水鶴は右手を伸ばし、月凛の寝間着の切れ目から手を入れる。右の内腿を指で撫でると、月凛がピクリと反応する。肌が熱を帯びているのは、部屋が暑いからではない。
「月凛様の肌は本当に美しい……」
水鶴は寝間着をどかして、月凛の両足を外気に晒す。月凛は嫌がらないが、落ち着かないように座り直した。

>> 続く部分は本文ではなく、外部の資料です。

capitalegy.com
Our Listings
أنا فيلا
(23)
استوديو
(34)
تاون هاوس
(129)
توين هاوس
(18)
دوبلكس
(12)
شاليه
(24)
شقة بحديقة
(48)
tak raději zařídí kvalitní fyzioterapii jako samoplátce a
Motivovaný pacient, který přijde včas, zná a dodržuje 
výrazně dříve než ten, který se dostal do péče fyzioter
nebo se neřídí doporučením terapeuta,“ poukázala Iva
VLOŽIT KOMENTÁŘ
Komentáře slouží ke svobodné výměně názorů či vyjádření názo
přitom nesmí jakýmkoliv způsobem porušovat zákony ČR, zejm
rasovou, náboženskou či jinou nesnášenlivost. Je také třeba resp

水鶴は右の指で内腿を撫でながら、左足に舌を這わせる。月凛が息を吸う音が大きく聞こえる。水鶴は休まずに月凛に触れ続ける。
「駄目、そんなことをしては……」
その程度で止まるはずがない。音を立てるのは下品だ。水鶴はあくまでも静かに、ゆっくりと月凛の肌を責める。やがて相手は耐えきれなくなり、「んっ」と甘い声を漏らす。腿で隠された秘所はすぐそこにある。けれど、水鶴は慌てない。夜は長い。時間をかけて、月凛に自ら足をひらかせるのだ。そのとき初めて、水鶴は本当の意味で満たされる。
「やめなさいっ」
「あっ」
月凛が身を引いて、水鶴の頭から足が抜かれた。――と、気づけば水鶴の上に月凛が覆いかぶさっている。
「いつも勝手に始めるんだから……許さないわ」
「では、どうするのですか?」
「こうするのよ」
水鶴は月凛の唇で自分の唇を封じられる。月凛は体重をかけて水鶴にのしかかってくる。唇がつぶれ、胸がつぶれる。

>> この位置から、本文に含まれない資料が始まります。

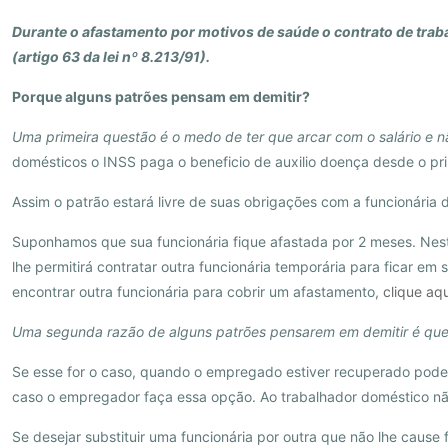
Durante o afastamento por motivos de saúde o contrato de tra
(artigo 63 da lei nº 8.213/91).
Porque alguns patrões pensam em demitir?
Uma primeira questão é o medo de ter que arcar com o salário e nã
domésticos o INSS paga o beneficio de auxilio doença desde o pri
Assim o patrão estará livre de suas obrigações com a funcionária
Suponhamos que sua funcionária fique afastada por 2 meses. Nest
lhe permitirá contratar outra funcionária temporária para ficar e
encontrar outra funcionária para cobrir um afastamento,
clique aqu
Uma segunda razão de alguns patrões pensarem em demitir é que e
Se esse for o caso, quando o empregado estiver recuperado poder
caso o empregador faça essa opção. Ao trabalhador doméstico não s
Se desejar substituir uma funcionária por outra que não lhe cause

水鶴は月凛の背中に腕を回し、強く引き寄せる。嫌がる人ではない。二人は離れることなく重なりあっている。
……幸せだ。
水鶴は、たまらない幸福を享受している。体が熱くなり、心も燃えるようだ。
「水鶴、一つ言いたいことがあるわ」
「なんでしょう」
「あなた、あの孫式という小間使いに抱きついてからかっているそうね。私にこんなことをしておきながら、どういうつもり? 答えによってはもっとひどいことをするわ」
「孫式が好きなのです」
「ひどいことに期待しているでしょう。その答えは嘘ね。認めないわ」
当然のように見抜かれている。水鶴は唇を尖らせた。
「月凛様は誰にでもお優しいから……孫式があなたに惚れたらと思うと不安なのです。だからああしてからかって、わたしに気を引きつけておきたくて……」
「そんな気持ちはまったくないけど、気のあるふりをしているわけね」
「わたしは月凛様を取られたくないのです。仕方ないのです」
「ふうん」
月凛は少し冷めたような返事をした。ここで引き下がらないのが銀水鶴という女だ。むしろ不満げな表情を浮かべる。

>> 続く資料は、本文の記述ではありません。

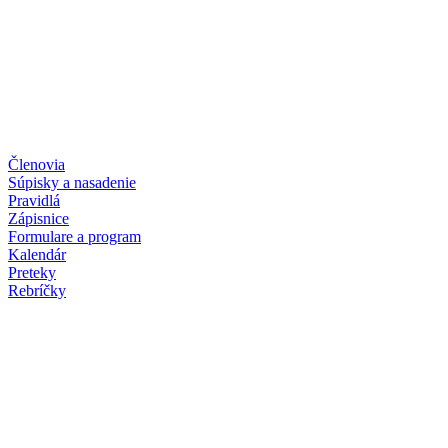
Členovia
Súpisky a nasadenie
Pravidlá
Zápisnice
Formulare a program
Kalendár
Preteky
Rebríčky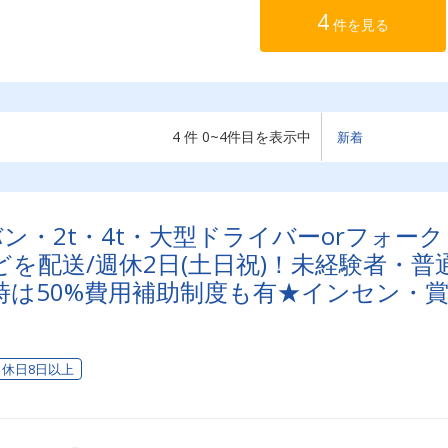
4
件を見る
4 件 0~4件目を表示中
ン・2t・4t・大型ドライバーorフォーク
を配送/週休2日(土日祝)！未経験者・普
時は50%費用補助制度も有★インセン・
遇充実
休日8日以上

「月凛様、せっかくの時間なのに男の名前など出さないでくださいませ。今はわたしのことだけ見てほしいのです」
「ふふ、本当にわがままな子。迎え入れた時はこんなことになるなんて思いもしなかった」
「それだけ月凛様は魅力的なのです」
「そう。だったら、もっととろけさせてあげる」
再び唇を押しつけられ、消えかけた炎が強くなる。水鶴は月凛の目をまっすぐ見つめる。
……東江楼あってこその時間。わたしはこの居場所を守りたい。
水鶴は月凛の頭を押さえて、相手の口に舌を押し込んだ。